**Task**: Return a copy of every line in the records that includes the word "enne".

**Extracted entries**:
========================================

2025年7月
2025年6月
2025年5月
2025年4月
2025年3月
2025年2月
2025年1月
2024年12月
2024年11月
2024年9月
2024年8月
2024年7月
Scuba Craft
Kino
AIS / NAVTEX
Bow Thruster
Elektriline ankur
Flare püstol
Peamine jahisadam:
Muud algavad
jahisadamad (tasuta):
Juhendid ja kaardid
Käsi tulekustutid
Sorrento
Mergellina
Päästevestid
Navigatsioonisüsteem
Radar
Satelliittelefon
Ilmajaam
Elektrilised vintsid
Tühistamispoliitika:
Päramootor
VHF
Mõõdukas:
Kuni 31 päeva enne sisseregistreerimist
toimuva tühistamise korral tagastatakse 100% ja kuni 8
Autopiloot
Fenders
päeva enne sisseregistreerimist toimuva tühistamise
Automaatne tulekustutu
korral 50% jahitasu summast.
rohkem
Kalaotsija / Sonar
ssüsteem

========================================

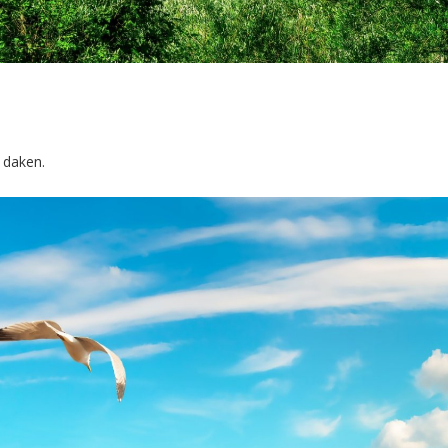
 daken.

========================================

**Task answer**:
Kuni 31 päeva enne sisseregistreerimist
päeva enne sisseregistreerimist toimuva tühistamise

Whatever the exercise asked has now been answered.